L’organizzazione mondiale della sanità ha lanciato un nuovo allarme sulla diffusione di germi insensibili agli antibiotici: circa mezzo milione di persone contrae infezioni resistenti ai comuni farmaci. Il motivo è semplice: usandoli troppo, gli antibiotici selezionano i germi che per mutazioni spontanee sono improvvisamente cambiati e diventati forti, cattivi e resistenti: tutti gli altri muoiono, ma i germi resistenti proliferano e bisogna cambiare antibiotico, finché possibile. C’è un motivo di quest’uso eccessivo? Chissà; certo che l’eccesso di antibiotici pare legato ad un proverbio inglese: “Per chi ha un martello, tutto diventa un chiodo”, che in termini microbiologici potremmo tradurre così: “se hai un mal di gola, perché non prendere l’antibiotico?”. Insomma, la facilità di avere a disposizione il farmaco e la pigrizia vuoi dei malati vuoi dei medici, porta alla scorciatoia: prendilo! Quante volte avrete sentito dire o detto: “Nel più ci sta il meno!”, oppure: ” Tanto per essere sicuri”. Ebbene, è una sciocchezza e il diffondersi di germi resistenti ne è la prova.

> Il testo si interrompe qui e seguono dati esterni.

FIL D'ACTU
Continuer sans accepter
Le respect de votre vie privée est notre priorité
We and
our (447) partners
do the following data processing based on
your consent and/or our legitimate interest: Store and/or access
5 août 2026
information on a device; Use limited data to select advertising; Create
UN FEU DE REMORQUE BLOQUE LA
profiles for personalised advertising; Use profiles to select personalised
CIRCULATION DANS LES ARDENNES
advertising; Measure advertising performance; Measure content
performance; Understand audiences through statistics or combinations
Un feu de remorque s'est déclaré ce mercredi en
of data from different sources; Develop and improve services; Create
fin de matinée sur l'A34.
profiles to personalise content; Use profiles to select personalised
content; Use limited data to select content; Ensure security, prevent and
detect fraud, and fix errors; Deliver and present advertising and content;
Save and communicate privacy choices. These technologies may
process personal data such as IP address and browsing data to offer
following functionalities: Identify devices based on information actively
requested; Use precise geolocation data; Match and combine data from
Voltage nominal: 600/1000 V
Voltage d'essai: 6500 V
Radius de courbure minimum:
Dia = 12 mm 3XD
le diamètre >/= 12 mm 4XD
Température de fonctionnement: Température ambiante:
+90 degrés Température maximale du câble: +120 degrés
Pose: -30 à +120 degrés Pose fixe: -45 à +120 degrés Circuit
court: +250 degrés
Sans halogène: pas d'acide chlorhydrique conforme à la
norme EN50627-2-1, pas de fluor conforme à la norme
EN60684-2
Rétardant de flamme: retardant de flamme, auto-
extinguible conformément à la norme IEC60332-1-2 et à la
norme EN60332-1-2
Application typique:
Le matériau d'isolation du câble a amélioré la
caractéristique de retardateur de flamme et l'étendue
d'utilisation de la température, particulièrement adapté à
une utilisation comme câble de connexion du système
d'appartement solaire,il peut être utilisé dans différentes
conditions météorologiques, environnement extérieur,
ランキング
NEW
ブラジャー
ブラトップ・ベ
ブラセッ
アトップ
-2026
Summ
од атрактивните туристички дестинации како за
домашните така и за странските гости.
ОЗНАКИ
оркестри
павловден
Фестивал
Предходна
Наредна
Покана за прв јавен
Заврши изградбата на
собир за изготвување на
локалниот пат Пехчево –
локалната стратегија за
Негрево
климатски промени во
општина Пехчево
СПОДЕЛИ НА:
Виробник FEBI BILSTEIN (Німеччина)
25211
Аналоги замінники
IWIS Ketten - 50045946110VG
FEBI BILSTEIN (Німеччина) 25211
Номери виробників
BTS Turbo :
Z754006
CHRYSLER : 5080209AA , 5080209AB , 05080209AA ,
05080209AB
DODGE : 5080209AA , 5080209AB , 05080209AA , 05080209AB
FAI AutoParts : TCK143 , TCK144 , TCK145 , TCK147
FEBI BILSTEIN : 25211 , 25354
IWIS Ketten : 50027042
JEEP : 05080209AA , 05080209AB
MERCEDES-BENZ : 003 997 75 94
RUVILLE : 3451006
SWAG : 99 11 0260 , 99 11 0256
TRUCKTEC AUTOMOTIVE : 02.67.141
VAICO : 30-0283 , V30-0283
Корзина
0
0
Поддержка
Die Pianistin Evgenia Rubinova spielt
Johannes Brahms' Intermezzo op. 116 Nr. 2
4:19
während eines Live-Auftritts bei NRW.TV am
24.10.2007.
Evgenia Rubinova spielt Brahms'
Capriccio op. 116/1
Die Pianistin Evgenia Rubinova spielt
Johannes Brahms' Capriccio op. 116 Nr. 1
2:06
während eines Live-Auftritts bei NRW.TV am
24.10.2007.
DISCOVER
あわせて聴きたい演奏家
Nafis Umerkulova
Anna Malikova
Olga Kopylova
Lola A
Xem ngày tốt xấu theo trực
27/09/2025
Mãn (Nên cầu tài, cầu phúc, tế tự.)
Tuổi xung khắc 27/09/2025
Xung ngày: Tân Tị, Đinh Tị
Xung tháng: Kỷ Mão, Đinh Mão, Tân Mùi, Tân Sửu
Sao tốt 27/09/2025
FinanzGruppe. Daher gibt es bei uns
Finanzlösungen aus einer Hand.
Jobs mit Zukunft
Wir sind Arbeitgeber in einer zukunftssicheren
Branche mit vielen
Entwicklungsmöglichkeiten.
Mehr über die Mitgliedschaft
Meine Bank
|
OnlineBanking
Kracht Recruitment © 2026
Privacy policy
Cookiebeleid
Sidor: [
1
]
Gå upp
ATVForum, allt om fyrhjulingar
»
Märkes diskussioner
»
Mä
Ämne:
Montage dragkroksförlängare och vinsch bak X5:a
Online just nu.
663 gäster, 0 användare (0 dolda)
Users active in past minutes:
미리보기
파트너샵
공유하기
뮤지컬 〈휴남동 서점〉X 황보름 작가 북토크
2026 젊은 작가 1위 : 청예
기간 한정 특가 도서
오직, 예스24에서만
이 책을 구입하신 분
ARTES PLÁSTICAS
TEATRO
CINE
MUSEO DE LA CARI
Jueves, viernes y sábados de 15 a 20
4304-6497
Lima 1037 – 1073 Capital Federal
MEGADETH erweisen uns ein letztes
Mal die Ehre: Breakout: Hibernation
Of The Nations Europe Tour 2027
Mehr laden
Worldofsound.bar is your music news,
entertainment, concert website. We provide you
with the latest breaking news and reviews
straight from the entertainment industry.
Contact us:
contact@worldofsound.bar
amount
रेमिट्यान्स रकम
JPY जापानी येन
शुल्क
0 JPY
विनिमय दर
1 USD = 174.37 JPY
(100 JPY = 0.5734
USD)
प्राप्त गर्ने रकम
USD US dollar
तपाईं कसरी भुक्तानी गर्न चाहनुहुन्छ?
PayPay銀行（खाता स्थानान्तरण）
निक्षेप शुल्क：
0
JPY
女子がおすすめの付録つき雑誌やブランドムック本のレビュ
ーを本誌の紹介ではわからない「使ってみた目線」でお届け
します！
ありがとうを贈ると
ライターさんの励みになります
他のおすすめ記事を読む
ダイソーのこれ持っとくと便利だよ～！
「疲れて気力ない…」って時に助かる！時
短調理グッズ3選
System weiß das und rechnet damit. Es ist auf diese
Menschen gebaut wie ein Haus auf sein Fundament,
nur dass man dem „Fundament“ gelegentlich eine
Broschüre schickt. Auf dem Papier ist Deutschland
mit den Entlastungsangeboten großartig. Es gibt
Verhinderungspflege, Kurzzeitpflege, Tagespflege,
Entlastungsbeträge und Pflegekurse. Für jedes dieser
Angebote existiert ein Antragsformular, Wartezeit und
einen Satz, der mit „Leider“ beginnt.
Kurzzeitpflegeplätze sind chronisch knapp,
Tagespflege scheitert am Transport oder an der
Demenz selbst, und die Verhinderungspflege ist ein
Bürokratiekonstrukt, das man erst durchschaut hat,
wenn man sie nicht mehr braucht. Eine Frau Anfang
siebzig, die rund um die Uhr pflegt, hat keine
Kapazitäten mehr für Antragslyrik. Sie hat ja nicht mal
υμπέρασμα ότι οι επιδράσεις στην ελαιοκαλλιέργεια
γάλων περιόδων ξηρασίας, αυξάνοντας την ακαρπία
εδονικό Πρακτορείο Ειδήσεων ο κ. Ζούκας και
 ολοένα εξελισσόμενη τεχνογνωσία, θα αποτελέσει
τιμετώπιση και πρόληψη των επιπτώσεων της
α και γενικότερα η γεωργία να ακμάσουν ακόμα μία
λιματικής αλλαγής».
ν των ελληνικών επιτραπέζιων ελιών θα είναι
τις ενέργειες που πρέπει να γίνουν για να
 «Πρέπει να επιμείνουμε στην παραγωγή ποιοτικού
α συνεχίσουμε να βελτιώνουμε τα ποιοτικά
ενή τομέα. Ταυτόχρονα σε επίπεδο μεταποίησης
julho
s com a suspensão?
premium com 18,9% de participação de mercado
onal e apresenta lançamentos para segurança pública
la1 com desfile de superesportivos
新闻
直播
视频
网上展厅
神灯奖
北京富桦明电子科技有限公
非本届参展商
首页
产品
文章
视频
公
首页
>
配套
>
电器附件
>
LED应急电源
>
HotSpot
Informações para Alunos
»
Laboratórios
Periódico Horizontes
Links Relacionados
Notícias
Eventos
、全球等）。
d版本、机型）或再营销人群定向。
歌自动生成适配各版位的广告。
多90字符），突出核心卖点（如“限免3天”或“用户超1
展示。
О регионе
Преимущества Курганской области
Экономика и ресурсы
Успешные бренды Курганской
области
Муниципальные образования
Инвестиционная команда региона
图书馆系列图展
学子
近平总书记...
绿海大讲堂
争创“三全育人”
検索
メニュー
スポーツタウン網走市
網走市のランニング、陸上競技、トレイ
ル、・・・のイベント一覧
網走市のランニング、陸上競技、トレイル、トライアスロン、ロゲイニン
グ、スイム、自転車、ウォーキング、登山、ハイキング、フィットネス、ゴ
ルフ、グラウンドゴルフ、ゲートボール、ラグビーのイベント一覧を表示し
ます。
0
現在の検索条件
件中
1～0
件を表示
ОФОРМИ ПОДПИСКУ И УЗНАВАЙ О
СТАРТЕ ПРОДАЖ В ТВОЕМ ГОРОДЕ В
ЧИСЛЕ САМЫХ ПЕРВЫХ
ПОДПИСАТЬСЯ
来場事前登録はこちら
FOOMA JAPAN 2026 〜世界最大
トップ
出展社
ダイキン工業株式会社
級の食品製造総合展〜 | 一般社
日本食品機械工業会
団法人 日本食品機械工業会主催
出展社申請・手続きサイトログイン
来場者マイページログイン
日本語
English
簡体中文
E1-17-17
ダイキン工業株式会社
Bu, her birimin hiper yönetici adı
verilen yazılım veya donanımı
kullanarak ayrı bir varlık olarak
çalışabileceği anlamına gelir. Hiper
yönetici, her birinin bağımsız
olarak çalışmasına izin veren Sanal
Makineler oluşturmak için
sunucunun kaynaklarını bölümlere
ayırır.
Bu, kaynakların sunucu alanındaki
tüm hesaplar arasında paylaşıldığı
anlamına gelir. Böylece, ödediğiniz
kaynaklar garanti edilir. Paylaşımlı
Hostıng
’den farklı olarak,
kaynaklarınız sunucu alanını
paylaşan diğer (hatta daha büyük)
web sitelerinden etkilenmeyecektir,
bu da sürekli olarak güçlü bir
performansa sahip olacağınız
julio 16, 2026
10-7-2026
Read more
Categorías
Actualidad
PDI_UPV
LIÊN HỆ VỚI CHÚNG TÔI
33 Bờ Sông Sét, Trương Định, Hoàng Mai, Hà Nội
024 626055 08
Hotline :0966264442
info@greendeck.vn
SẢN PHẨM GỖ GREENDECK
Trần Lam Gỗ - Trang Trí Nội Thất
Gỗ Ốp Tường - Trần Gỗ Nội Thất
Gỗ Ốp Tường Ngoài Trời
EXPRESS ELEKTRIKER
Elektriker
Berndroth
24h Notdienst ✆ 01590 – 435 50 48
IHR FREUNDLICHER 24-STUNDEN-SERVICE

Ma da dove viene questa sciocchezza? Si chiama “consumismo sanitario”. Il consumismo in economia è la risposta a bisogni fittizi, creati per vendere un prodotto. In questo caso, non si tratta di qualcuno che mercanteggia le medicine, ma della pigrizia di non capire che c’è il momento dei farmaci e quello in cui la medicina ufficiale dice che i farmaci non occorrono. Invece, per sentirsi al sicuro, si cerca l’effetto psicologico rassicurante di una prescrizione, di una pillola, per essere incoraggiati a pensare che il fastidio passerà. Così siamo al paradosso che per certi problemi ci si allontana dai farmaci utili e per altri ci si avvale di farmaci in quel momento inutili (in questo caso gli antibiotici). Antibiotici che non sarebbero inutili se presi al momento giusto e su giusta prescrizione, per una adeguata patologia, ovviamente.
Come spiegano Tara Latimer e colleghi sul Journal of the Royal Academy of Medicine, il consumismo da esaltazione dell’autonomia di scelta del paziente è passato ad un mercanteggiamento della cura, travestendosi da “patient-centred care” (cura incentrata sul paziente), mentre piuttosto appare incentrato su un chiedere, offrire e ottenere piuttosto estraneo alla medicina. La filosofia sottostante la patient-centred care, invece, ha le sue radici in un’etica virtuosa, in “un approccio olistico” scrivono Latimer e colleghi; “esaminare l’interezza della vita del paziente e allargare lo sguardo da un punto puramente biomedico per permettere al curante di comprendere i valori di chi cura, la sua storia di vita, e adattare di conseguenza la sua terapia”. Questo è il futuro.
Per ora, ci accontenteremmo che la medicina uscisse dalla burocrazia, dalla aziendalizzazione, dal rendere i medici “fornitori di un servizio”, gli ospedali delle “aziende” e i malati “clienti”. Con conseguente spreco di materiali e risorse. Ci accontenteremmo.